Modular Transfer Reinforcement Learning in Industrial Robotics
The PhD thesis of Dr.-Ing. Christian Bitter focuses on the use of self-learning agents for robot control learning. In this context, the modularization of decision-making processes was studied to achieve data-efficient and interpretable creation of building blocks for perception, planning, and execution. In addition, the recombination and subsequent transfer of these building blocks for new scenarios was demonstrated.
We asked Christian about his dissertation:
In what context was your dissertation written? Which projects or other factors particularly influenced your dissertation?
I first encountered the topic of reinforcement learning for robot control systems while working on my master's thesis, in which I used a self-learning agent for an industrial robot to learn how to play the game “hot wire.” By the end of my thesis, I was convinced and excited about the potential of self-learning agents, but training the agents was very time-consuming and nerve-wracking. Due to the direct training on the real robot, the experiments were slow and the test setup could break down. In addition, the learning progress of an agent was very opaque, and the question of whether a training run still had a chance of success or should rather be aborted was difficult to impossible to answer.
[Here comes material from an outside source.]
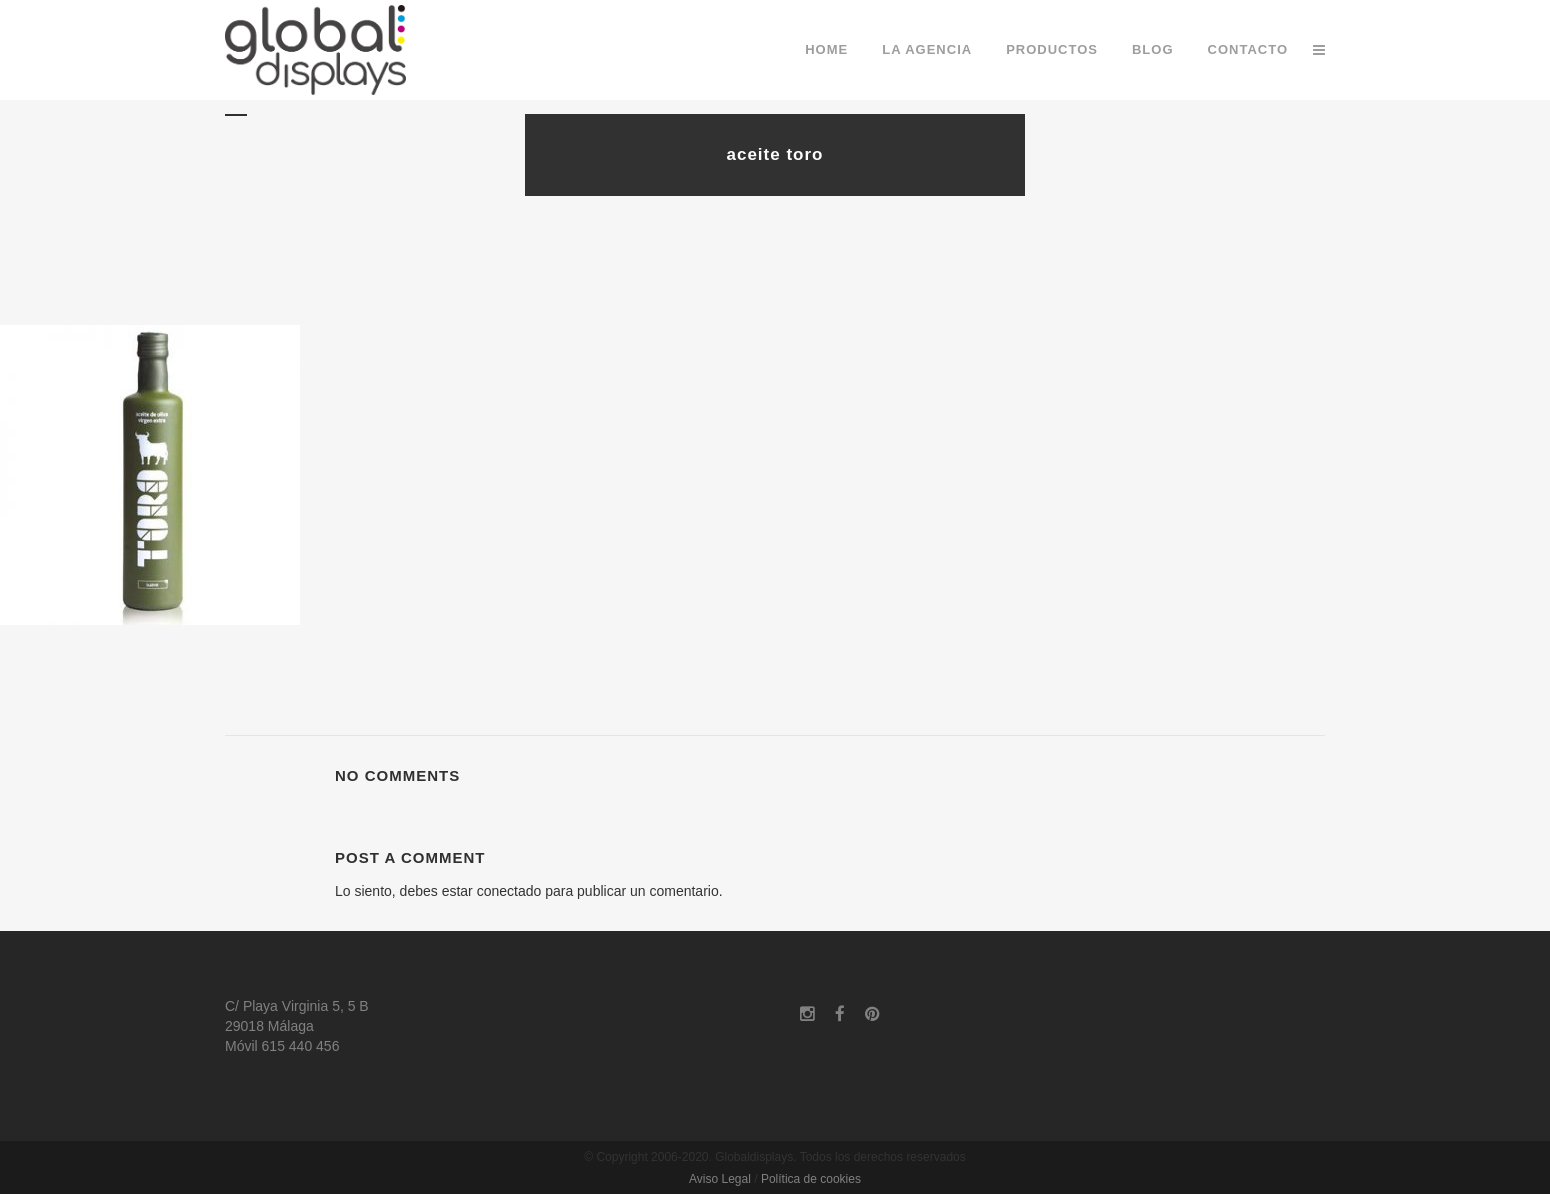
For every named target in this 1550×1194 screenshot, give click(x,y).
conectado (509, 891)
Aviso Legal (720, 1179)
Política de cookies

Based on these experiences, during my subsequent doctoral studies, I asked myself how the application of reinforcement learning could be made more efficient and transparent. I found answers in transfer learning, starting with the use of simulation for pre-training and the transfer of agents between task variations. In addition, I had the opportunity to investigate reinforcement learning in an industrial application for automated aircraft shell assembly in the AGR33D project. To answer the central question of the project, namely how agents can be trained for precise joining tasks, we set up a corresponding demonstrator in our robotics lab at the chair. While the scenario could be reproduced realistically enough using real components and 3D printing, there was one major difference from the real process: the robot. The question of how agents can be transferred between different robot models continued to occupy my mind even after the project was completed and became an important part of my dissertation.
What contribution does your work make to the field of research?
In my work, I have successfully demonstrated the modularization of reinforcement learning agents in context perception, task planning, and robot control, and contributed to the transfer of modules from simulation, between tasks, and across robot models. Specifically, I have combined asynchronous reinforcement learning with generative methods to compensate for latencies in robot control. I then used AI models for compression to extract process-relevant information from image data and was able to demonstrate the transfer from simulation. I then used hierarchical reinforcement learning to separate the task-specific strategy from the cross-task tactics, whereby the latter could be reused for new tasks. Finally, I developed a method for comparing and transferring movements between different robot models.
Modularization for complexity reduction and transparency is a well-established concept in engineering and computer science. The main thesis of my work, that the modularization of an AI agent is worthwhile, is therefore not radically new. Nevertheless, my work provides an important counterpoint to the exciting and relevant research on increasingly powerful AI agents in terms of the applicability of reinforcement learning in industrial environments by showing that it is not only size and complexity that determine success, but the structured decomposition of capabilities into transferable, interpretable, and maintainable modules. This perspective opens new ways to control learning processes in a more targeted manner, transfer knowledge between tasks, and ultimately realize more practical, reliable, and comprehensible AI systems in industrial applications.
What's next for you and the topic?
After a very enjoyable time in application-oriented research, I have now ended up in research-oriented application. At the startup enabl in Karlsruhe, I am currently working on the automation of remote-controlled forklifts. Here, too, the focus is on the modularization of decision pipelines in general, as well as the use of self-learning AI agents based on human demonstrations.